● EXERCISE:
Repeat the span of the entries below that starts at the line with "Compte-rendu de conseil" and ends at the line with "TESTUJ INFORLEX prze", nothing more. Skip the pictures.

● DATA FOR REVIEW:
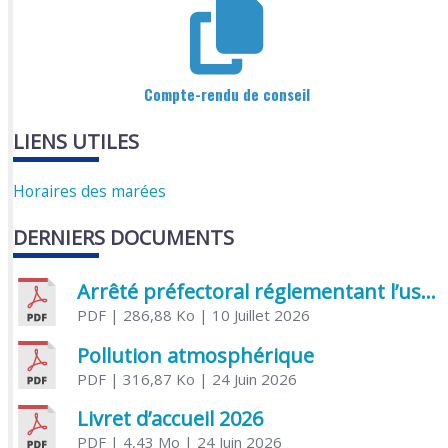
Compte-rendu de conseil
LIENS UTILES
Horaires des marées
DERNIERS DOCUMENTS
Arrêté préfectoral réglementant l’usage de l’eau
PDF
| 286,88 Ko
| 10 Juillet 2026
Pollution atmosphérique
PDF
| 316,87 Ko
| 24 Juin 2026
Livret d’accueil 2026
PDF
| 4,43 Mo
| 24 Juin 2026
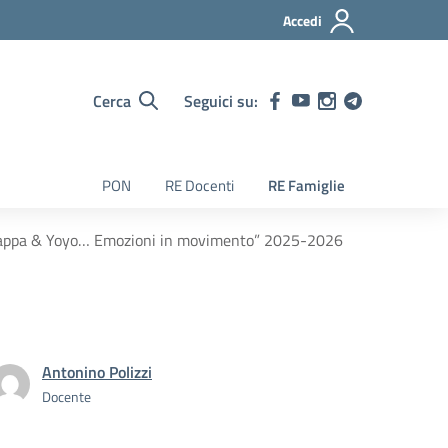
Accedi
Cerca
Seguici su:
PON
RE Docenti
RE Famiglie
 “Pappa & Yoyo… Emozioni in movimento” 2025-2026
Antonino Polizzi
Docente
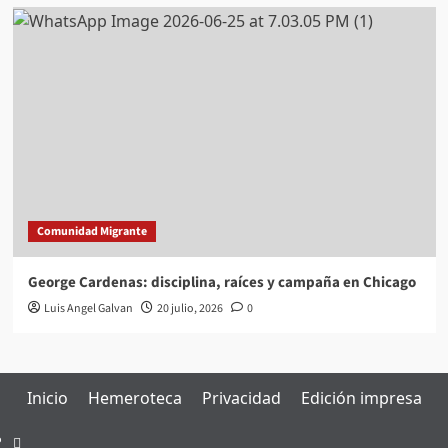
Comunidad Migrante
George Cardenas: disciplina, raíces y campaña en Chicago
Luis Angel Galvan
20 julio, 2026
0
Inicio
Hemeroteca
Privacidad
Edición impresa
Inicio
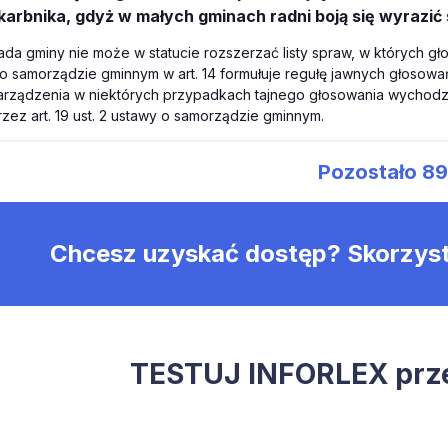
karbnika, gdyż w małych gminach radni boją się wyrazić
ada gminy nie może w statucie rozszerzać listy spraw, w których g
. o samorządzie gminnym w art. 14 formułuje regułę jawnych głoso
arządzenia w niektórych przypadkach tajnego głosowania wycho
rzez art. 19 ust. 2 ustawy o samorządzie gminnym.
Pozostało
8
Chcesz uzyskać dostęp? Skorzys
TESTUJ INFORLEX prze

...

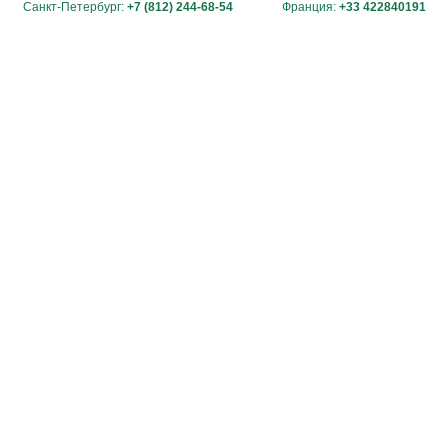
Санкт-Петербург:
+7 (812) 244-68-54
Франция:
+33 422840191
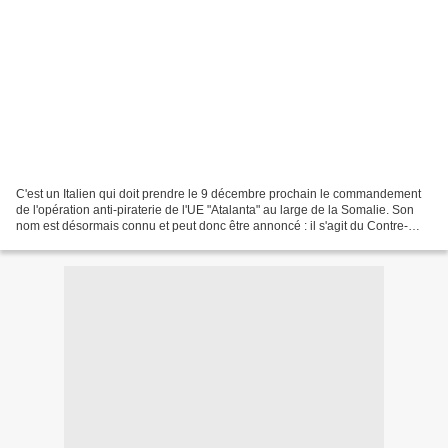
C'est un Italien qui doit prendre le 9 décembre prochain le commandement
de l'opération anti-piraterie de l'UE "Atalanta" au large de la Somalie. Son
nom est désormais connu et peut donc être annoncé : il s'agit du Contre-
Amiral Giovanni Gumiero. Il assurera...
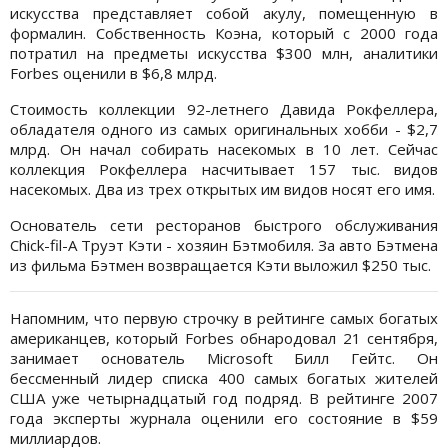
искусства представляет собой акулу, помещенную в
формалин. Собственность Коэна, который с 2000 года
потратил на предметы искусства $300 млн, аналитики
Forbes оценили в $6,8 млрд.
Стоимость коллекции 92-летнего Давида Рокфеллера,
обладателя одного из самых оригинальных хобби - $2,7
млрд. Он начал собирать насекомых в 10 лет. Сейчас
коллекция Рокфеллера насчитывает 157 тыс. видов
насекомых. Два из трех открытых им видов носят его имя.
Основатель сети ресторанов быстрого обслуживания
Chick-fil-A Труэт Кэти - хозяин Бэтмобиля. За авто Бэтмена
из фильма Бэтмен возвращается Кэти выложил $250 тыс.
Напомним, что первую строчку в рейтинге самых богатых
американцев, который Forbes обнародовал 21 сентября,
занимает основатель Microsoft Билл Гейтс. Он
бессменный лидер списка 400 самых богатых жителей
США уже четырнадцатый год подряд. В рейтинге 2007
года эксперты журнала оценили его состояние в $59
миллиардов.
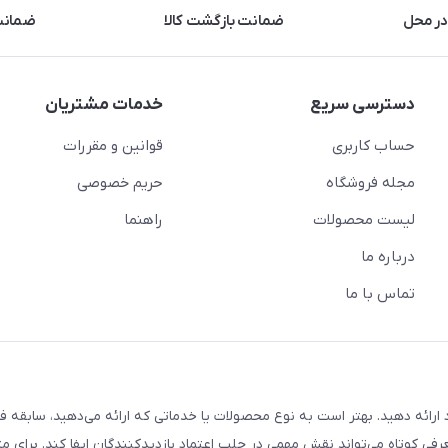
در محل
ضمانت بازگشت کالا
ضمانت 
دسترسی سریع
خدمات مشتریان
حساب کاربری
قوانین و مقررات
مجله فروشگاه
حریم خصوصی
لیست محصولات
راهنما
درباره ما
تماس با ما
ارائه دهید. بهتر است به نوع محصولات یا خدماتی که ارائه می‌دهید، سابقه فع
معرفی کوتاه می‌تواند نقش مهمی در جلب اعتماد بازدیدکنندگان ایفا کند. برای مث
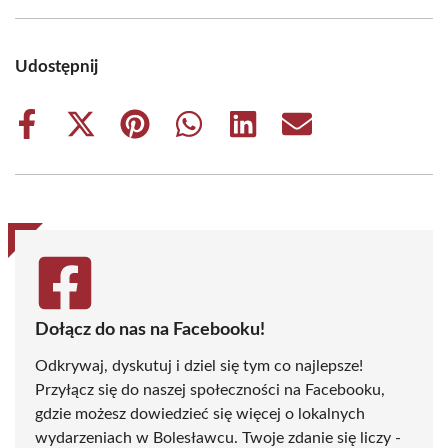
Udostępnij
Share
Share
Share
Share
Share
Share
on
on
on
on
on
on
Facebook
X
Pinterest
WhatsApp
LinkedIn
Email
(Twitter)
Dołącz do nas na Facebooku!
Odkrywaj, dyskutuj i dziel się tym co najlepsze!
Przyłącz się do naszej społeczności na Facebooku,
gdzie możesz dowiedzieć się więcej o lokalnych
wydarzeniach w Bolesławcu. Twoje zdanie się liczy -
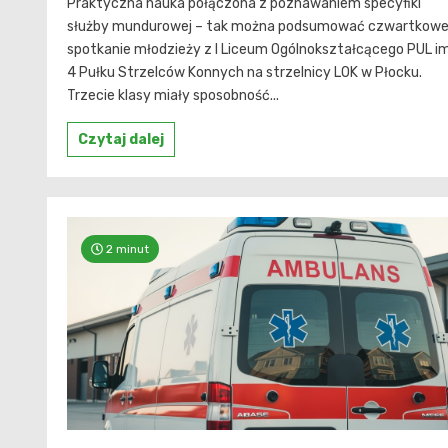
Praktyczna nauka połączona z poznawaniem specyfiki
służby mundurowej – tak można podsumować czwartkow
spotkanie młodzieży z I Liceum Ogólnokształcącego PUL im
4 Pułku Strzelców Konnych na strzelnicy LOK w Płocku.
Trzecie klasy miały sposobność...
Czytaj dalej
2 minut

● SOLUTION BELOW:
Compte-rendu de conseil
LIENS UTILES
Horaires des marées
DERNIERS DOCUMENTS
Arrêté préfectoral réglementant l’usage de l’eau
PDF
| 286,88 Ko
| 10 Juillet 2026
Pollution atmosphérique
PDF
| 316,87 Ko
| 24 Juin 2026
Livret d’accueil 2026
PDF
| 4,43 Mo
| 24 Juin 2026
Accedi
Cerca
Seguici su:
PON
RE Docenti
RE Famiglie
 “Pappa & Yoyo… Emozioni in movimento” 2025-2026
Antonino Polizzi
Docente
Comunidad Migrante
George Cardenas: disciplina, raíces y campaña en Chicago
Luis Angel Galvan
20 julio, 2026
0
Inicio
Hemeroteca
Privacidad
Edición impresa
Inicio
karbnika, gdyż w małych gminach radni boją się wyrazić
ada gminy nie może w statucie rozszerzać listy spraw, w których g
. o samorządzie gminnym w art. 14 formułuje regułę jawnych głoso
arządzenia w niektórych przypadkach tajnego głosowania wycho
rzez art. 19 ust. 2 ustawy o samorządzie gminnym.
Pozostało
8
Chcesz uzyskać dostęp? Skorzys
TESTUJ INFORLEX prze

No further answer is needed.